O iraniano espreitou novamente o corredor e, sentindo que os perseguidores tinham recuado ao depararem com resistência, procurou o saco das ferramentas no chão e puxou-o para si. Com a mão direita empunhava a pistola, enquanto com a esquerda apalpava o interior do saco.

"Não nos vão apanhar", insistiu, rangendo os dentes.

A mão imobilizou-se dentro do saco, tendo presumivelmente encontrado o que procurava. Após uma curta pausa nos movimentos, recolheu o braço e a mão reapareceu com dois objetos brancos.

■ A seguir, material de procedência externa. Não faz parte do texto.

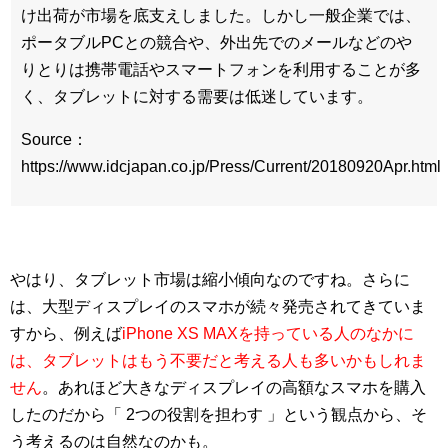
け出荷が市場を底支えしました。しかし一般企業では、
ポータブルPCとの競合や、外出先でのメールなどのや
りとりは携帯電話やスマートフォンを利用することが多
く、タブレットに対する需要は低迷しています。
Source：
https://www.idcjapan.co.jp/Press/Current/20180920Apr.html
やはり、タブレット市場は縮小傾向なのですね。さらに
は、大型ディスプレイのスマホが続々発売されてきていま
すから、例えば
iPhone XS MAXを持っている人のなかに
は、タブレットはもう不要だと考える人も多いかもしれま
せん
。あれほど大きなディスプレイの高額なスマホを購入
したのだから「 2つの役割を担わす 」という観点から、そ
う考えるのは自然なのかも。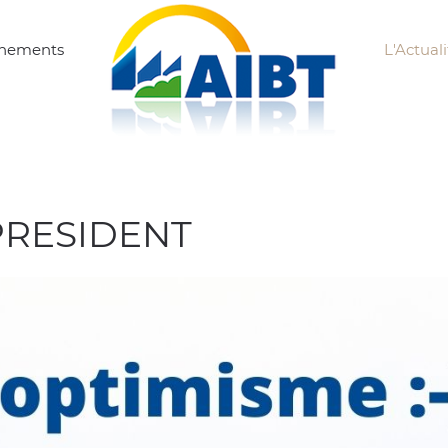
ènements
L'Actuali
PRESIDENT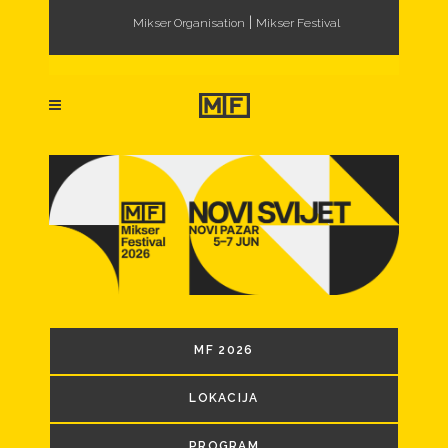
|
Mikser Organisation
Mikser Festival
MF 2026
LOKACIJA
PROGRAM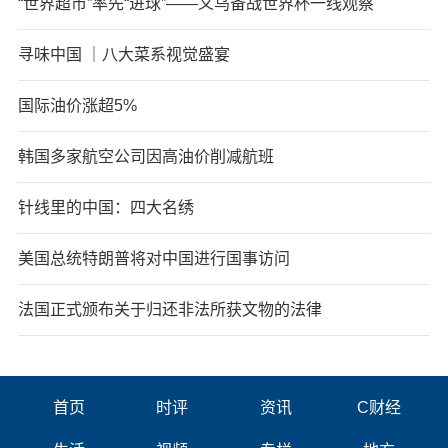
“世界超市”率先“进球”——义乌备战世界杯一线观察
寻味中国 ｜八大菜系视觉盛宴
国际油价涨超5%
韩国多家航空公司因高油价削减航班
针线里的中国：四大名绣
美国总统特朗普将对中国进行国事访问
法国正式颁布关于归还非法所获文物的法律
首页
时评
资讯
C财经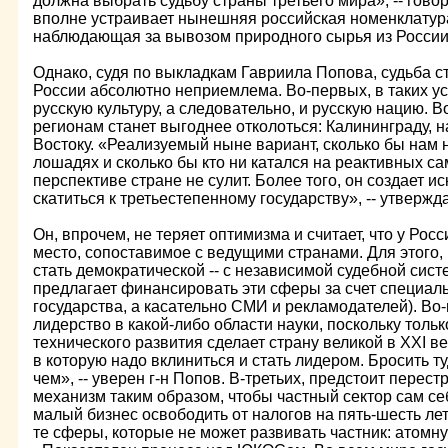
должна выбрать судьбу страны третьего мира», -- гов
вполне устраивает нынешняя российская номенклатура
наблюдающая за вывозом природного сырья из России
Однако, судя по выкладкам Гавриила Попова, судьба с
России абсолютно неприемлема. Во-первых, в таких ус
русскую культуру, а следовательно, и русскую нацию. 
регионам станет выгоднее отколоться: Калининграду, 
Востоку. «Реализуемый ныне вариант, сколько бы нам 
лошадях и сколько бы кто ни катался на реактивных са
перспективе стране не сулит. Более того, он создает 
скатиться к третьестепенному государству», -- утвержда
Он, впрочем, не теряет оптимизма и считает, что у Рос
место, сопоставимое с ведущими странами. Для этого,
стать демократической -- с независимой судебной сист
предлагает финансировать эти сферы за счет специаль
государства, а касательно СМИ и рекламодателей). Во
лидерство в какой-либо области науки, поскольку тольк
технического развития сделает страну великой в ХХI в
в которую надо вклиниться и стать лидером. Бросить ту
чем», -- уверен г-н Попов. В-третьих, предстоит перес
механизм таким образом, чтобы частный сектор сам се
малый бизнес освободить от налогов на пять-шесть лет,
те сферы, которые не может развивать частник: атомну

Tomás inclinou-se para tentar perceber se aquilo era mesmo o que lhe parecia ser.

Seringas.

"O que é isso?", perguntou, uma expressão desconfiada nos olhos.

"Potassium chloride."

"O quê?"

"É uma solução de potássio."

"E é para quê?"

"Para você se injetar."

Tomás fez um ar admirado e pousou a mão no peito.

"Para eu me injetar? Para quê?"

"Para não sermos apanhados vivos."

"Você está louco."

"Loucura é deixarmo-nos apanhar vivos."

"Você está louco."

"Eles vão torturar-nos até à morte", explicou Bagheri. "Vão torturar-nos até nós confessarmos tudo e depois matam-nos na mesma. Mais vale despacharmos já as coisas."

"Se calhar não matam."

"Não tenho dúvidas de que matam, mas isso não interessa", retorquiu o iraniano.

Acenou com as seringas. "São ordens de Langley."

"Como?"

"Langley deu-me instruções para, em caso de sermos detectados, não deixarmos que nos apanhem vivos. As implicações para a segurança seriam incalculáveis."

"Quero lá saber."

"O que você quer ou não saber não me interessa para nada. Um bom agente tem de perceber que, por vezes, precisa de se sacrificar em prol de um bem comum."

"Eu não sou agente de ninguém. Eu sou..."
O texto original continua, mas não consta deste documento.